REDISTRIBUCIÓN

Los impuestos son instrumentos de política fiscal: señalar que se van a bajar o subir, sin precisar cuáles, cuánto o con qué efectos es tramposo. Con la actual situación de deuda pública, la habitual propuesta de mágicas rebajas fiscales es un engaño que responde al clásico populismo fiscal del neoliberalismo. Si se bajan masivamente los impuestos, la recaudación también baja. Y de paso, llegan los recortes sociales y la degradación de los servicios públicos, acentuando la nefasta senda de los últimos años.

Debe acometerse una fuerte reforma fiscal progresiva en España. No podemos seguir realizando ajustes sobre las clases trabajadoras subiendo impuestos indirectos como el IVA, o confiando cualquier política fiscal en tasas verdes o medioambientales, normalmente de cariz regresivo, que terminarán pagando los trabajadores. Esa parece ser la senda de siempre: combinar subidas de impuestos indirectos, con efectos regresivos y especialmente gravosos para los que menos tienen, y recortes sociales. Tenemos que caminar la senda exactamente contraria.
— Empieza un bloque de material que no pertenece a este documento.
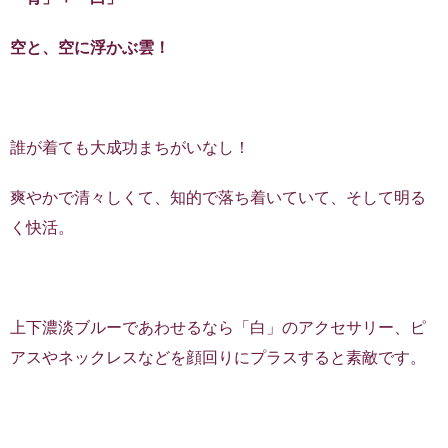
空と、空に浮かぶ雲！
誰が着ても大成功まちがいなし！
爽やかで清々しくて、知的で落ち着いていて、そして明る
く快活。
上下濃淡ブルーであわせるなら「白」のアクセサリー、ピ
アスやネックレスなどを顔回りにプラスすると素敵です。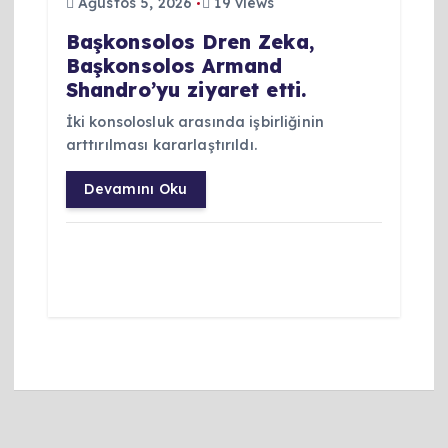
Ağustos 5, 2026
19 views
Başkonsolos Dren Zeka,
Başkonsolos Armand
Shandro’yu ziyaret etti.
İki konsolosluk arasında işbirliğinin
arttırılması kararlaştırıldı.
Devamını Oku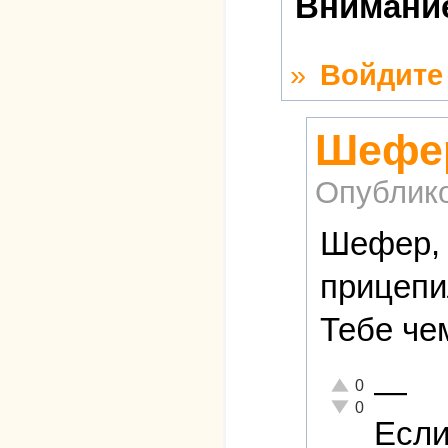
Внимание
»
Войдите
Шефер
Опублик
Шефер, 
прицепи
Тебе че
—
Отлично!
0
Неадекватно!
0
Если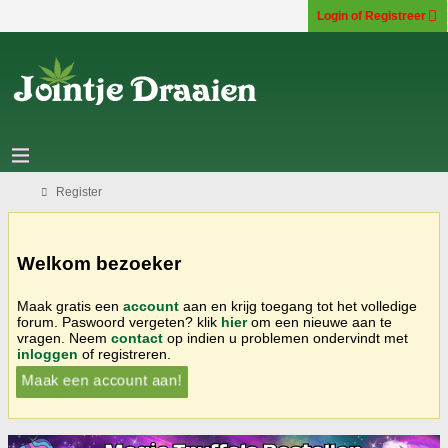
Login of Registreer
Register
Welkom bezoeker
Maak gratis een
account
aan en krijg toegang tot het volledige
forum. Paswoord vergeten? klik
hier
om een nieuwe aan te
vragen. Neem
contact
op indien u problemen ondervindt met
inloggen
of registreren.
Maak een account aan!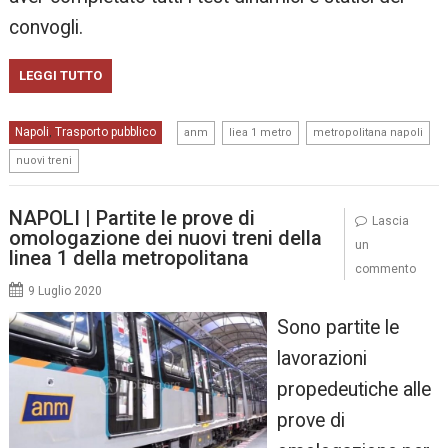
convogli.
LEGGI TUTTO
,
,
,
Napoli
Trasporto pubblico
,
anm
liea 1 metro
metropolitana napoli
nuovi treni
NAPOLI | Partite le prove di
Lascia
omologazione dei nuovi treni della
un
linea 1 della metropolitana
commento
9 Luglio 2020
Sono partite le
lavorazioni
propedeutiche alle
prove di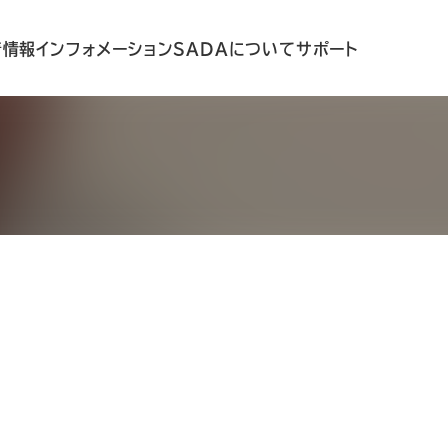
着情報
インフォメーション
SADAについて
サポート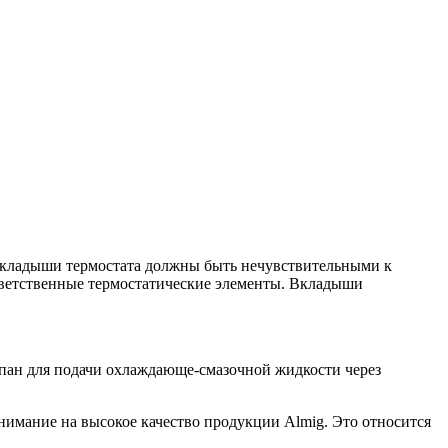
 вкладыши термостата должны быть нечувствительными к
тветственные термостатические элементы. Вкладыши
апан для подачи охлаждающе-смазочной жидкости через
нимание на высокое качество продукции Almig. Это относится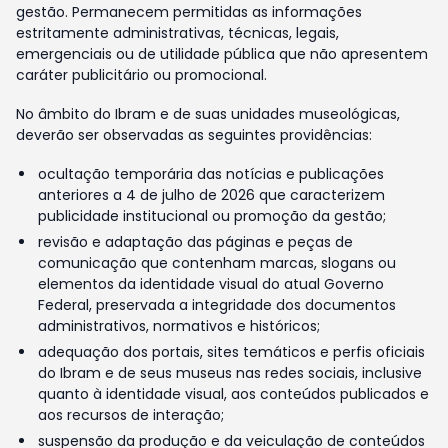
gestão. Permanecem permitidas as informações
estritamente administrativas, técnicas, legais,
emergenciais ou de utilidade pública que não apresentem
caráter publicitário ou promocional.
No âmbito do Ibram e de suas unidades museológicas,
deverão ser observadas as seguintes providências:
ocultação temporária das notícias e publicações
anteriores a 4 de julho de 2026 que caracterizem
publicidade institucional ou promoção da gestão;
revisão e adaptação das páginas e peças de
comunicação que contenham marcas, slogans ou
elementos da identidade visual do atual Governo
Federal, preservada a integridade dos documentos
administrativos, normativos e históricos;
adequação dos portais, sites temáticos e perfis oficiais
do Ibram e de seus museus nas redes sociais, inclusive
quanto à identidade visual, aos conteúdos publicados e
aos recursos de interação;
suspensão da produção e da veiculação de conteúdos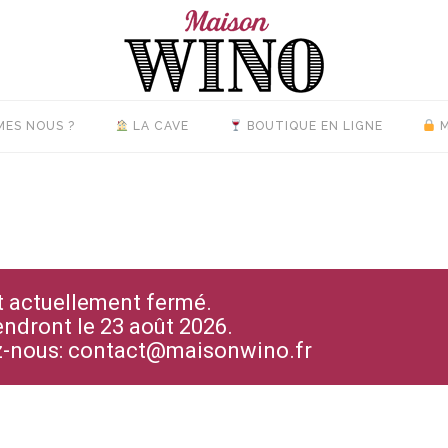
MES NOUS ?
LA CAVE
BOUTIQUE EN LIGNE
M
st actuellement fermé.
endront le 23 août 2026.
ez-nous: contact@maisonwino.fr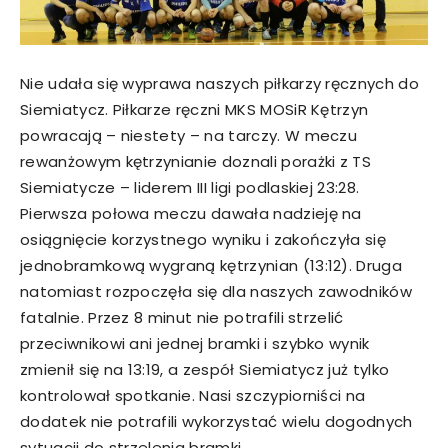
Nie udała się wyprawa naszych piłkarzy ręcznych do
Siemiatycz. Piłkarze ręczni MKS MOSiR Kętrzyn
powracają – niestety – na tarczy. W meczu
rewanżowym kętrzynianie doznali porażki z TS
Siemiatycze – liderem III ligi podlaskiej 23:28.
Pierwsza połowa meczu dawała nadzieję na
osiągnięcie korzystnego wyniku i zakończyła się
jednobramkową wygraną kętrzynian (13:12). Druga
natomiast rozpoczęła się dla naszych zawodników
fatalnie. Przez 8 minut nie potrafili strzelić
przeciwnikowi ani jednej bramki i szybko wynik
zmienił się na 13:19, a zespół Siemiatycz już tylko
kontrolował spotkanie. Nasi szczypiorniści na
dodatek nie potrafili wykorzystać wielu dogodnych
sytuacji do strzelenia bramki.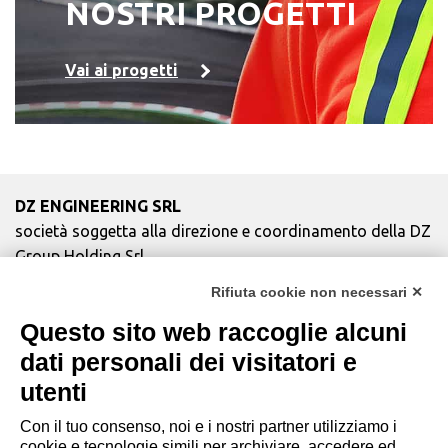
NOSTRI PROGETTI
Vai ai progetti
DZ ENGINEERING SRL
società soggetta alla direzione e coordinamento della DZ
Group Holding Srl
P. IVA / Iscr. Reg. Imp. Forlì-Cesena 03945420408
Rifiuta cookie non necessari ✕
Privacy Policy
|
Rivedi preferenze Cookies
|
Cookie
Questo sito web raccoglie alcuni
Policy
|
Credits
dati personali dei visitatori e
Copyright e Note Legali
utenti
Con il tuo consenso, noi e i nostri partner utilizziamo i
cookie e tecnologie simili per archiviare, accedere ed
Hay que acabar con la creciente y preocupante brecha entre la tributación entre las rentas del capital y las del trabajo en el IRPF, que perjudica a las últimas, como fiel reflejo de las políticas fiscales más reaccionarias aplicadas en las últimas décadas. El sistema tributario ha de recuperar y blindar un Impuesto de Patrimonio y un Impuesto de Sucesiones y Donaciones verdaderamente progresivos, que nunca más vuelvan a transferirse a las Comunidades Autónomas, dinámica que sólo fomenta el «dumping» y la competencia desleal a la baja, y que termina expulsando del sistema dichos instrumentos fiscales. Deben eliminarse múltiples deducciones del impuesto de Sociedades, acometer una armonización fiscal general, y plantear la imperiosa necesidad de que las grandes corporaciones multinacionales y plataformas tecnológicas dejen de encontrar fórmulas de elusión fiscal y deslocalización, que destrozan las arcas públicas de los Estados y ponen en cuestión la sostenibilidad del Estado social.